Kristian Hahn, assistant professor of physics in the Weinberg College of Arts and Sciences, is one of 49 young scientists from across the country to receive 2016 Early Career Research Program funding, announced Tuesday by the DOE Office of Science. His work, currently underway at the CERN Large Hadron Collider (LHC) in Geneva, Switzerland, aims to elicit vital information about the substance scientists say makes up roughly 85 percent of the physical universe.
The LHC collides beams of protons at an unprecedented energy of 13 TeV, which is equivalent to squeezing the energy of an aircraft carrier traveling at 20 kilometers per second down to the diameter of a human hair.
“The origin of dark matter is one of the most interesting questions in science,” Hahn said Tuesday, one day after returning from a dark matter workshop in Seoul and while preparing to leave for another in London. “The universe is filled with a vast ocean of material we know almost nothing about.”
Hahn intends to create dark matter as a product of the incredibly powerful proton collisions occurring inside the Large Hadron Collider. He and his research team expect to break new ground as a result of recent upgrades made to the particle collider.
“Recent improvements made to the LHC are not unlike those that preceded the historic discovery of the Higgs boson in 2012,” Hahn said. “People had been searching for the Higgs boson for years, but they couldn’t find it because we did not have a powerful enough energy collider.”
When scientists extended the reach of the collider, the Higgs boson particle was soon revealed.
“Similarly, the eventual High-Luminosity LHC, which will increase proton beam intensity by a factor of 10, will extend our reach even further,” said Hahn, who is redesigning data acquisition systems to capture the massive amount of information produced by the collisions.
“It’s an incredible amount of data,” Hahn said. “Beams collide every 25 nanoseconds; the detector, which records information about the resulting spray of particles, generates a petabyte of raw data per second.
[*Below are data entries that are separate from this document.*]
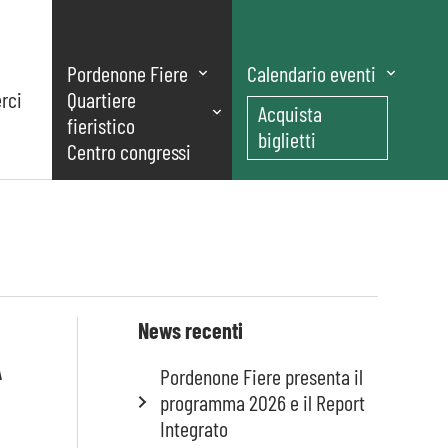
Pordenone Fiere
Calendario eventi
rci
Quartiere
Acquista
fieristico
biglietti
Centro congressi
A
News recenti
Pordenone Fiere presenta il
programma 2026 e il Report
Integrato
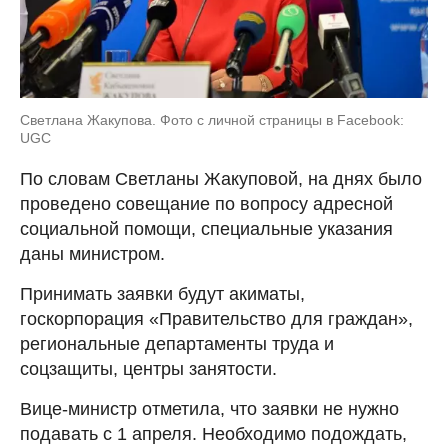
Светлана Жакупова. Фото с личной страницы в Facebook:
UGC
По словам Светланы Жакуповой, на днях было
проведено совещание по вопросу адресной
социальной помощи, специальные указания
даны министром.
Принимать заявки будут акиматы,
госкорпорация «Правительство для граждан»,
региональные департаменты труда и
соцзащиты, центры занятости.
Вице-министр отметила, что заявки не нужно
подавать с 1 апреля. Необходимо подождать,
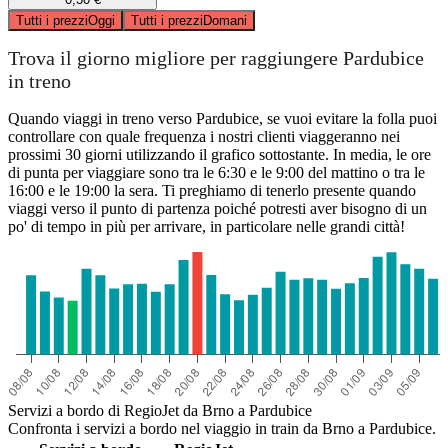
Tutti i prezzi
Oggi
Tutti i prezzi
Domani
Trova il giorno migliore per raggiungere Pardubice
in treno
Quando viaggi in treno verso Pardubice, se vuoi evitare la folla puoi
controllare con quale frequenza i nostri clienti viaggeranno nei
prossimi 30 giorni utilizzando il grafico sottostante. In media, le ore
di punta per viaggiare sono tra le 6:30 e le 9:00 del mattino o tra le
16:00 e le 19:00 la sera. Ti preghiamo di tenerlo presente quando
viaggi verso il punto di partenza poiché potresti aver bisogno di un
po' di tempo in più per arrivare, in particolare nelle grandi città!
Servizi a bordo di RegioJet da Brno a Pardubice
Confronta i servizi a bordo nel viaggio in train da Brno a Pardubice.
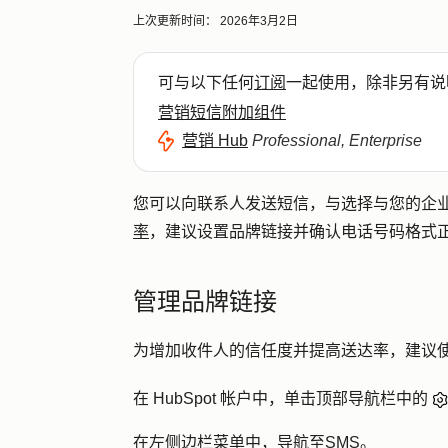
上次更新时间：
2026年3月2日
可与以下任何
订阅
一起使用，除非另有说
营销短信附加组件
营销 Hub
Professional, Enterprise
您可以向联系人发送短信，与选择与您的企
率
，建议设置品牌链接并确认电话号码格式
管理品牌链接
为增加收件人的信任度并提高送达率，建议
在 HubSpot 帐户中，单击顶部导航栏中的
在左侧边栏菜单中，导航至
SMS
。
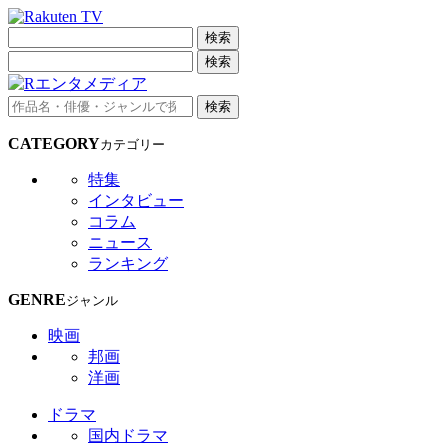
検索
検索
検索
CATEGORY
カテゴリー
特集
インタビュー
コラム
ニュース
ランキング
GENRE
ジャンル
映画
邦画
洋画
ドラマ
国内ドラマ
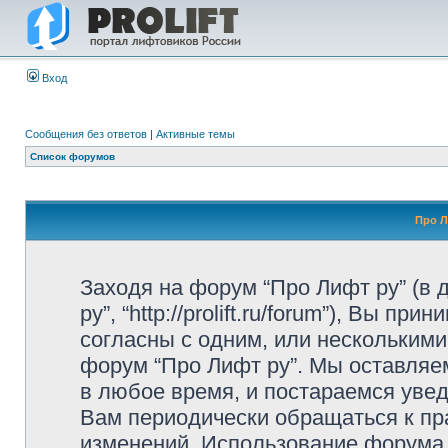
Вход
Сообщения без ответов
|
Активные темы
Список форумов
Про Л
Заходя на форум “Про Лифт ру” (в
ру”, “http://prolift.ru/forum”), Вы 
согласны с одним, или несколькими
форум “Про Лифт ру”. Мы оставляе
в любое время, и постараемся уве
Вам периодически обращаться к пра
изменений. Использование форума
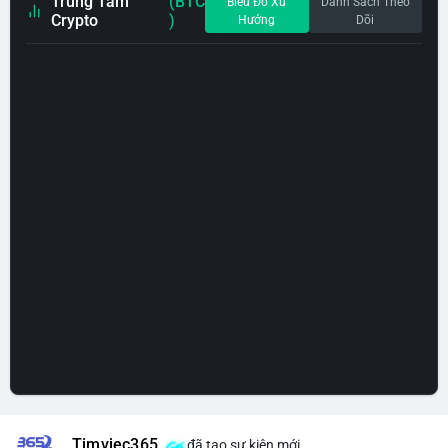
Trung Tâm
(BTC
Biểu Đồ Xu
Danh Sách Theo
Crypto
)
Hướng
Dõi
Timviec365
đã tạo sự kiện mới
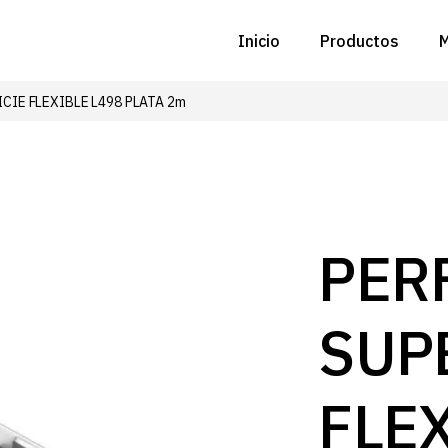
Inicio
Productos
M
ICIE FLEXIBLE L498 PLATA 2m
C
N
D
C
PERF
P
SUP
Z
B
FLE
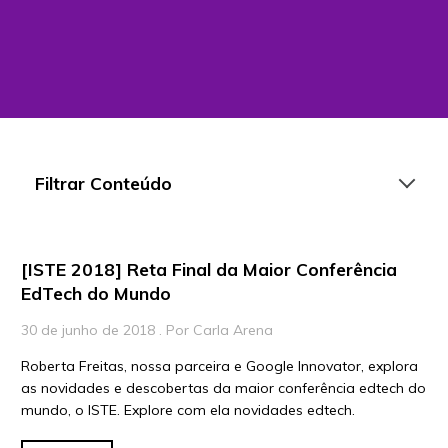
Filtrar Conteúdo
[ISTE 2018] Reta Final da Maior Conferência
Artigos
EdTech do Mundo
Playlists
30 de junho de 2018 . Por Carla Arena
Vídeos
Roberta Freitas, nossa parceira e Google Innovator, explora
as novidades e descobertas da maior conferência edtech do
Para Educadores
mundo, o ISTE. Explore com ela novidades edtech.
Para Instituições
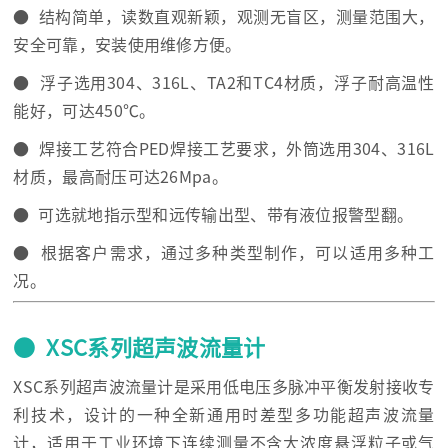
● 结构简单，读数直观新颖，观测无盲区，测量范围大，
安全可靠，安装使用维修方便。
● 浮子选用304、316L、TA2和TC4材质，浮子耐高温性
能好，可达450℃。
● 焊接工艺符合PED焊接工艺要求，外筒选用304、316L
材质，最高耐压可达26Mpa。
● 可选就地指示型和远传输出型、带有液位报警型翻。
● 根据客户需求，通过多种类型制作，可以适用多种工
况。
● XSC系列超声波流量计
XSC系列超声波流量计是采用低电压多脉冲平衡发射接收专
利技术，设计的一种全新通用时差型多功能超声波流量
计，适用于工业环境下连续测量不含大浓度悬浮粒子或气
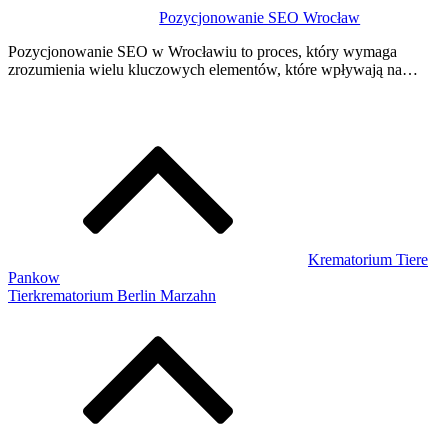
Pozycjonowanie SEO Wrocław
Pozycjonowanie SEO w Wrocławiu to proces, który wymaga
zrozumienia wielu kluczowych elementów, które wpływają na…
Krematorium Tiere
Pankow
Tierkrematorium Berlin Marzahn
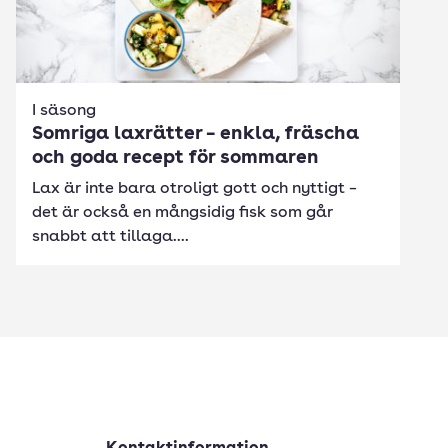
I säsong
Somriga laxrätter – enkla, fräscha
och goda recept för sommaren
Lax är inte bara otroligt gott och nyttigt –
det är också en mångsidig fisk som går
snabbt att tillaga....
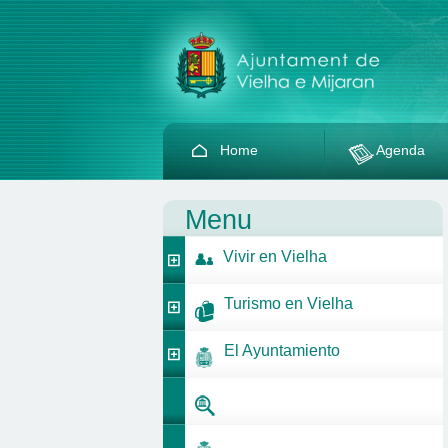
Home
Agenda
Menu
Vivir en Vielha
Turismo en Vielha
El Ayuntamiento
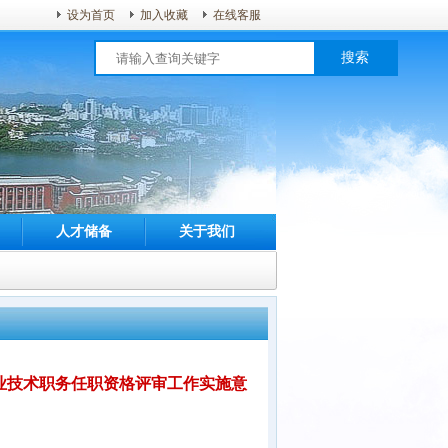
设为首页
加入收藏
在线客服
搜索
人才储备
关于我们
业技术职务任职资格评审工作实施意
We need to develop new techniques for reducing this to a manageable rate at the High-Luminosity LHC.”
The Department of Energy Early Career Research Program, now in its seventh year, is designed to bolster the nation’s scientific workforce by providing support to exceptional researchers during crucial early career years, when many scientists do their most formative work.
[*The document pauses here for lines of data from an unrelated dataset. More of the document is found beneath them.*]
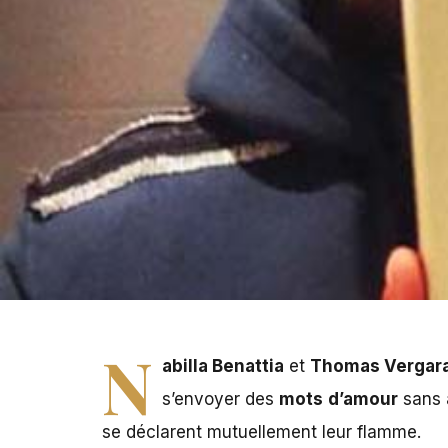
N
abilla Benattia
et
Thomas Vergar
s’envoyer des
mots
d’amour
sans a
se déclarent mutuellement leur flamme.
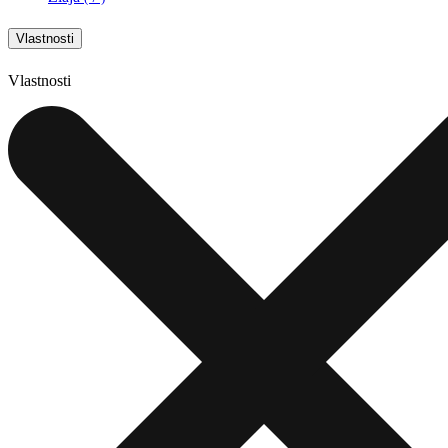
Vlastnosti
Vlastnosti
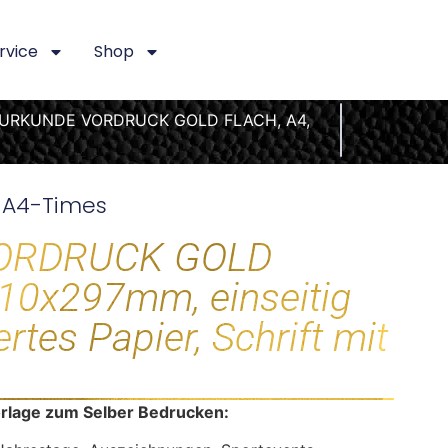
rvice
Shop
URKUNDE VORDRUCK GOLD FLACH, A4,
-A4-Times
ORDRUCK GOLD
10x297mm, einseitig
ertes Papier, Schrift mit
lage zum Selber Bedrucken:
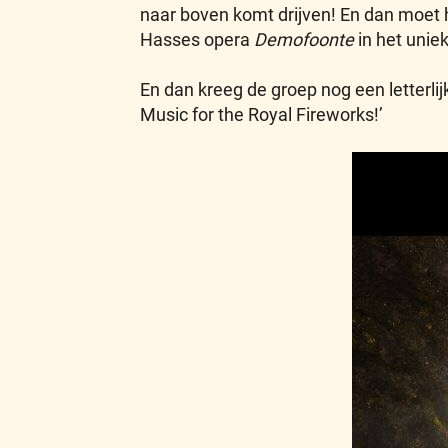
naar boven komt drijven! En dan moet 
Hasses opera
Demofoonte
in het uniek
En dan kreeg de groep nog een letterlij
Music for the Royal Fireworks!’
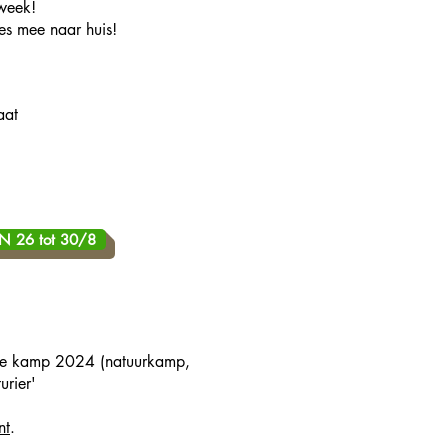
week!
es mee naar huis!
aat
N 26 tot 30/8
ype kamp 2024 (natuurkamp,
urier'
nt
.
“We invest in promising young researchers early in their careers to support lifelong discovery science to fuel the nation’s innovation system,” said Cherry Murray, director of DOE’s Office of Science. “We are proud of the accomplishments these young scientists already have made and look forward to following their achievements in years to come.”
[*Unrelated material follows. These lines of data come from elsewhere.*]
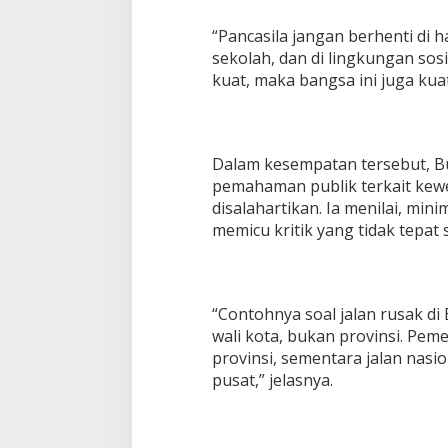
“Pancasila jangan berhenti di ha
sekolah, dan di lingkungan sosi
kuat, maka bangsa ini juga kuat
Dalam kesempatan tersebut, B
pemahaman publik terkait ke
disalahartikan. Ia menilai, min
memicu kritik yang tidak tepat 
“Contohnya soal jalan rusak d
wali kota, bukan provinsi. Peme
provinsi, sementara jalan nasi
pusat,” jelasnya.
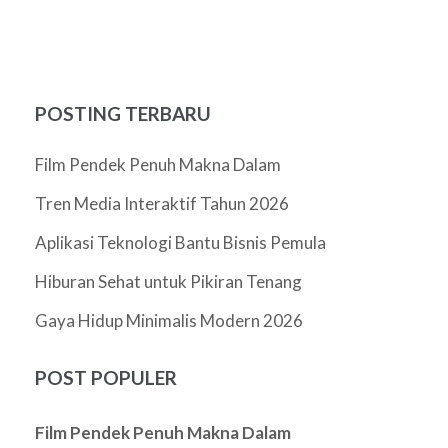
POSTING TERBARU
Film Pendek Penuh Makna Dalam
Tren Media Interaktif Tahun 2026
Aplikasi Teknologi Bantu Bisnis Pemula
Hiburan Sehat untuk Pikiran Tenang
Gaya Hidup Minimalis Modern 2026
POST POPULER
Film Pendek Penuh Makna Dalam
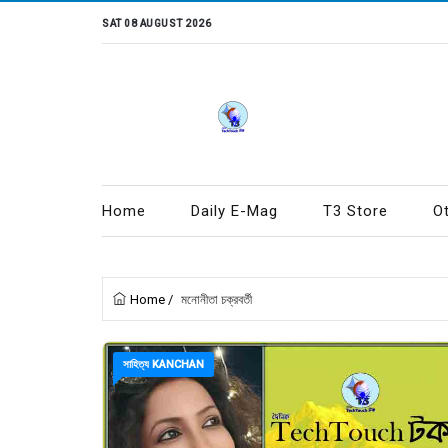
SAT 08 AUGUST 2026
Home
Daily E-Mag
T3 Store
O
Home
/
মনোনীতা চক্রবর্তী
সাহিত্য KANCHAN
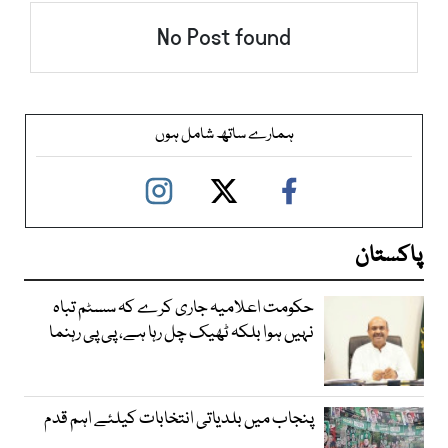
No Post found
ہمارے ساتھ شامل ہوں
پاکستان
حکومت اعلامیہ جاری کرے کہ سسٹم تباہ
نہیں ہوا بلکہ ٹھیک چل رہا ہے، پی پی رہنما
پنجاب میں بلدیاتی انتخابات کیلئے اہم قدم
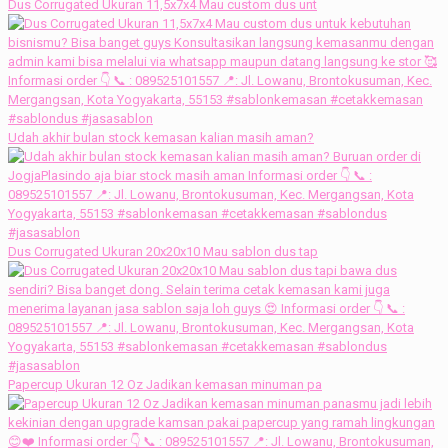
Dus Corrugated Ukuran 11,5x7x4 Mau custom dus unt
Udah akhir bulan stock kemasan kalian masih aman?
Dus Corrugated Ukuran 20x20x10 Mau sablon dus tap
Papercup Ukuran 12 Oz Jadikan kemasan minuman pa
Under the program, university-based researchers will receive at least $150,000 per year to cover summer salary and research expenses. Selection was based on peer review by outside scientific experts.
To be eligible for the DOE award, a researcher must be an untenured, tenure-track assistant or associate professor at a U.S. academic institution or a full-time employee at a DOE national laboratory, who received a Ph.D. within the past 10 years.
Hahn’s research falls within the award category for high energy physics. Additional qualifying research topics include advanced scientific computing research, basic energy sciences, biological and environmental research, fusion energy sciences and nuclear physics.